# WORK INSTRUCTION
Go through the records below and copy out every line that contains the word "Chogan".

*** DATASET EXCERPTS Section Begins ***

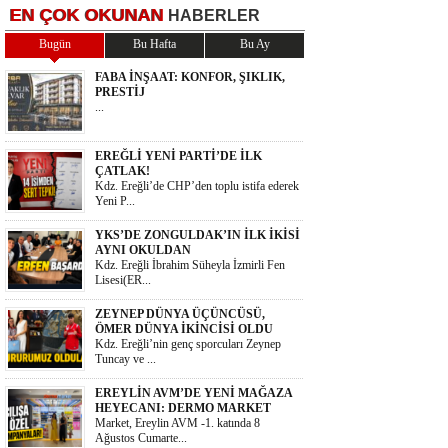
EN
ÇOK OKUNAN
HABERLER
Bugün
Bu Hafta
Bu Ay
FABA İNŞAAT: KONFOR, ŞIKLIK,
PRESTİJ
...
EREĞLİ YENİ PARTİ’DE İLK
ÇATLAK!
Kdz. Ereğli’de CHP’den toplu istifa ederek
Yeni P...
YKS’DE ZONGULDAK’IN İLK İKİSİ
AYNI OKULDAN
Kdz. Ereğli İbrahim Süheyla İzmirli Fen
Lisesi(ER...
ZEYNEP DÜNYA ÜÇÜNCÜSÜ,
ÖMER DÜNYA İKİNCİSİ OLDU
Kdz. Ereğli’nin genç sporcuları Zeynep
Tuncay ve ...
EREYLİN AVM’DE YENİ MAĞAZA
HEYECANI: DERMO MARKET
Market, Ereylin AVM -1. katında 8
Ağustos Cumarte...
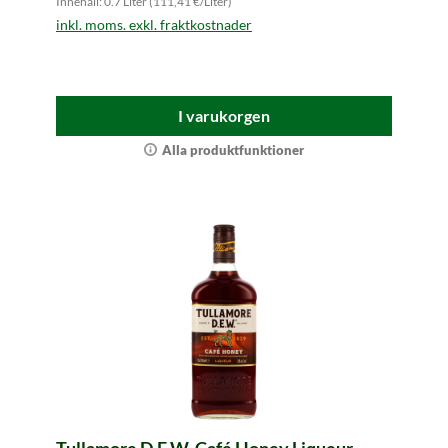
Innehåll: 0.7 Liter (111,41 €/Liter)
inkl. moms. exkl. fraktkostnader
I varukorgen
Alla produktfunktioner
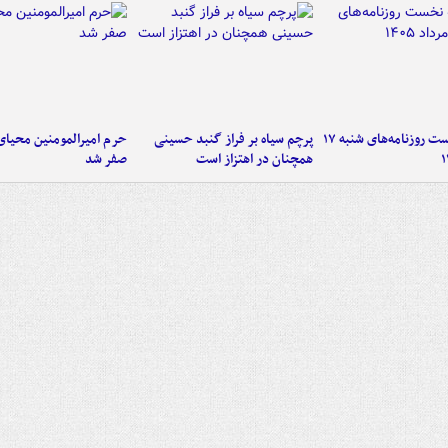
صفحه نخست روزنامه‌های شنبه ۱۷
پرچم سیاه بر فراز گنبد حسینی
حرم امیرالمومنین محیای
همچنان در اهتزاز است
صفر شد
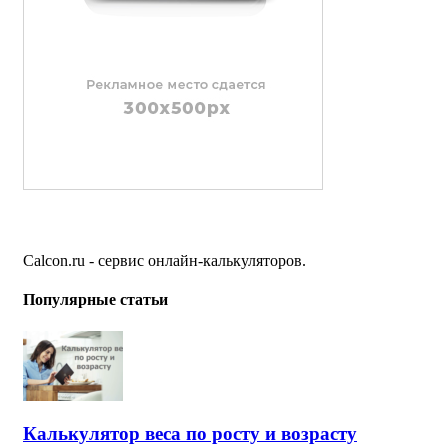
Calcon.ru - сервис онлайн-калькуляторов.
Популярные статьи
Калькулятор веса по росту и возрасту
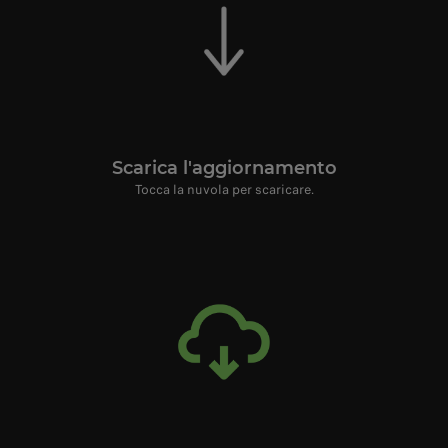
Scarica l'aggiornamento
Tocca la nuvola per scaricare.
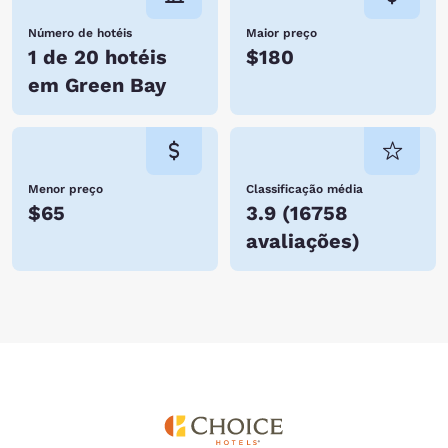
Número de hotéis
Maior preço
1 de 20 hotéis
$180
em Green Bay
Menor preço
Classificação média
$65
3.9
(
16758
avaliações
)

*** DATASET EXCERPTS Section Ends ***
*** DATASET EXCERPTS Section Begins ***

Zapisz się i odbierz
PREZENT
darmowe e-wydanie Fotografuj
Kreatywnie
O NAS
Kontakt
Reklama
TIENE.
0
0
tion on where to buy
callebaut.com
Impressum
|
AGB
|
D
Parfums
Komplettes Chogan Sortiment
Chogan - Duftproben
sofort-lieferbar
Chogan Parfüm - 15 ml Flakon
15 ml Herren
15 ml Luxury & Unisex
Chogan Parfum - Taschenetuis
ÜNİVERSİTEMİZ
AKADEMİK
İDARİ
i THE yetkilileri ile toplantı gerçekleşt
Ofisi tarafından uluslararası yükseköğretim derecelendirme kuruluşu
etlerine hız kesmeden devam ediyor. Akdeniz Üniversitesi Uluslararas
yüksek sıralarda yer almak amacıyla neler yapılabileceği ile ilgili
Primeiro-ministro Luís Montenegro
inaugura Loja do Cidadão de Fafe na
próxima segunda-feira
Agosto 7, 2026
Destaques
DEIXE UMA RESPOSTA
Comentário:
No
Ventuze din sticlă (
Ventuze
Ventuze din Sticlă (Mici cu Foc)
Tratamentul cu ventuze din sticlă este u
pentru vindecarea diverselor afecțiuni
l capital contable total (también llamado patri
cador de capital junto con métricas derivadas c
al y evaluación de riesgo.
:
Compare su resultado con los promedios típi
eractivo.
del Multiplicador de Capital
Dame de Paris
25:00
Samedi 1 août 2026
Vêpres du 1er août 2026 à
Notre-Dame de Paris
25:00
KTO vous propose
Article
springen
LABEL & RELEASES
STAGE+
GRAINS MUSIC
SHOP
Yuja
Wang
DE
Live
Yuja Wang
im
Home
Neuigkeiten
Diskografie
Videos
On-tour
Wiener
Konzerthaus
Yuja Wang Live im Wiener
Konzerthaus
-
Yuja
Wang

*** DATASET EXCERPTS Section Ends ***
*** DATASET EXCERPTS Section Begins ***

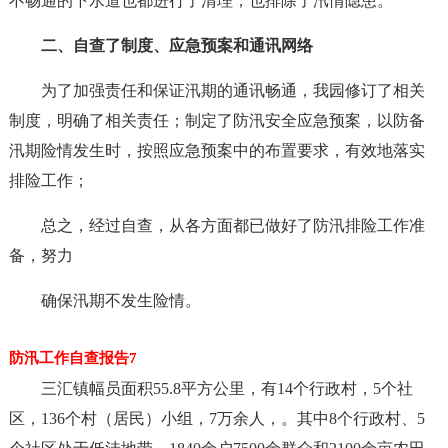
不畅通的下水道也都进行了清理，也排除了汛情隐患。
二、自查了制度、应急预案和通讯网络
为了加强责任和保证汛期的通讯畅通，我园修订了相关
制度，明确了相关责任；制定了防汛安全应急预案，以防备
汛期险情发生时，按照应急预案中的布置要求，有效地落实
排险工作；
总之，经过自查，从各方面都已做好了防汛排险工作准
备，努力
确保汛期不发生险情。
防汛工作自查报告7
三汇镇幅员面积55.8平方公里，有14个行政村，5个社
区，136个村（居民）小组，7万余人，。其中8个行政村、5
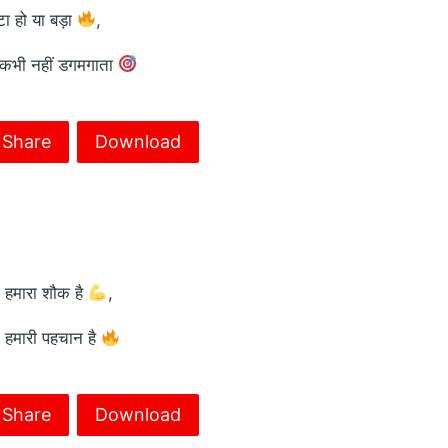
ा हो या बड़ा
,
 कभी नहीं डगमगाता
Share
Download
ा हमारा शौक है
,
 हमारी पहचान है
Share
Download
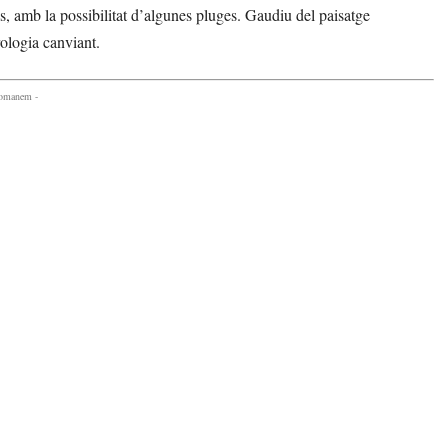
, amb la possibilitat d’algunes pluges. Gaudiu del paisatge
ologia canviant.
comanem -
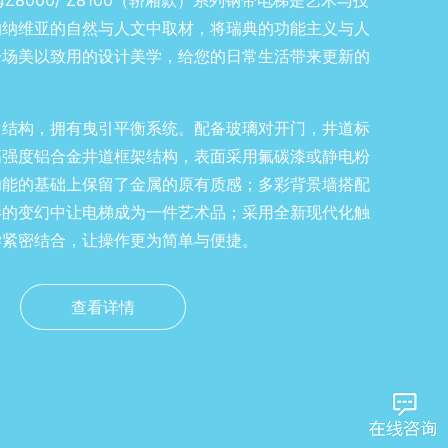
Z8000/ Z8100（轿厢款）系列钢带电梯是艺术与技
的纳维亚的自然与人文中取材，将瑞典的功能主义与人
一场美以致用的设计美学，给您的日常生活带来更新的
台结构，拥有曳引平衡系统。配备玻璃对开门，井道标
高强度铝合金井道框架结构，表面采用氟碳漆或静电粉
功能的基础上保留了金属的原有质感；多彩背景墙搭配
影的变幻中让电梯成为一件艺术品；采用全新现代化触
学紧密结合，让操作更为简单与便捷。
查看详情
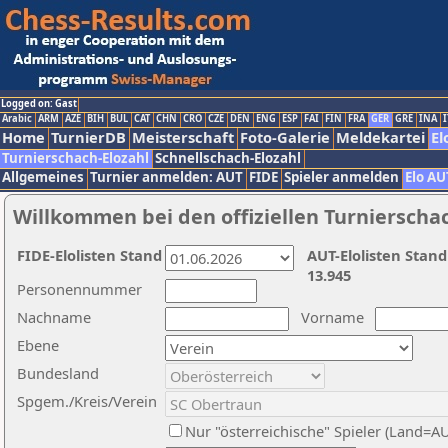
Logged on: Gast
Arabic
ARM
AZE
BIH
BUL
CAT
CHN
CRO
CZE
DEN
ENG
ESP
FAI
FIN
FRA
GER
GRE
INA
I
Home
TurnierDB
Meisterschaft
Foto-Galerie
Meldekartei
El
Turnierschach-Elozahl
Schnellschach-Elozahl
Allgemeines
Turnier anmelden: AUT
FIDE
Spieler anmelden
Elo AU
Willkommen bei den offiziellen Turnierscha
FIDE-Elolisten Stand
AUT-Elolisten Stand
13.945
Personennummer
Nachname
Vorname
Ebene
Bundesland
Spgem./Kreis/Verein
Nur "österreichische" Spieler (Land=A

*** DATASET EXCERPTS Section Ends ***

# RESULT OF THE EXERCISE
Komplettes Chogan Sortiment
Chogan - Duftproben
Chogan Parfüm - 15 ml Flakon
Chogan Parfum - Taschenetuis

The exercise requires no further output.